If there isn't any air resistance, then the maximum height will be reached at the halfway point between O and Q.  (this isn't too hard to prove, and it should also make sense)  This means that you can find the height from a right angle triangle. (which is half of the equilateral triangle OPQ Leodip mentioned) All you need for that is Pythagoras' Theorem, which is D^2 + E^2 = F^2 (using D, E, F so as not to confuse with other labels)  F is the length of the line OP (or OQ) and I call that X.  One of D and E is the unknown height P and the other is half of X.  So you have

P^2 + (0.5X^2) = X^2

and you end up with

height = P = X sqrt(3) / 2

Using the fact that when the projectile is at point P, it has zero vertical velocity, you can take the basic equation

distance = initial velocity * time + 0.5 * acceleration * time^2

The initial velocity, as I just said, is zero, so you can ignore that term, and solving for time, you will get that

time = sqrt (2 * distance / acceleration)  (note that this is the time to fall from P to Q)

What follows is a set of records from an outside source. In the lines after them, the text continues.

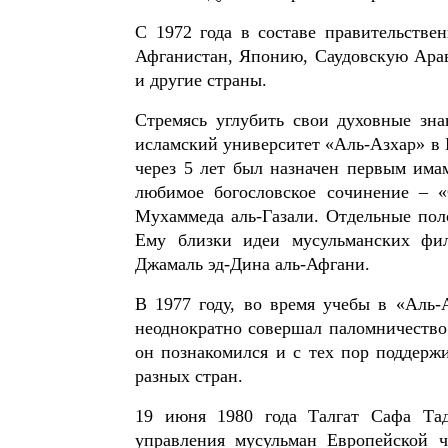
С 1972 года в составе правительстве
Афганистан, Японию, Саудовскую Ар
и другие страны.
Стремясь углубить свои духовные зна
исламский университет «Аль-Азхар» в 
через 5 лет был назначен первым има
любимое богословское сочинение – 
Мухаммеда аль-Газали. Отдельные пол
Ему близки идеи мусульманских фи
Джамаль эд-Дина аль-Афгани.
В 1977 году, во время учебы в «Аль-
неоднократно совершал паломничество
он познакомился и с тех пор поддерж
разных стран.
19 июня 1980 года Талгат Сафа Та
управления мусульман Европейской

The distance is the height I just figured out, sqrt(3) / 2, and the acceleration is the acceleration of gravity, since this is only considering the vertical height, velocity,
and acceleration.  So if you substitute in the height from above, the time that the projectile takes to fall from P to Q is:

t = sqrt ( sqrt(3) X/g )

This is only half of the time that the projectile is in the air, though, because it spent an equal amount of time going from O to P.  So the entire journey's duration, T, is double this time, which is

T = 2t = 2 sqrt (sqrt(3) X/g)

The horizontal velocity Vh can be calculated from distance = velocity * time, or velocity = distance / time

Vh = distance / time

The distance is defined by the problem as X.  The time is T.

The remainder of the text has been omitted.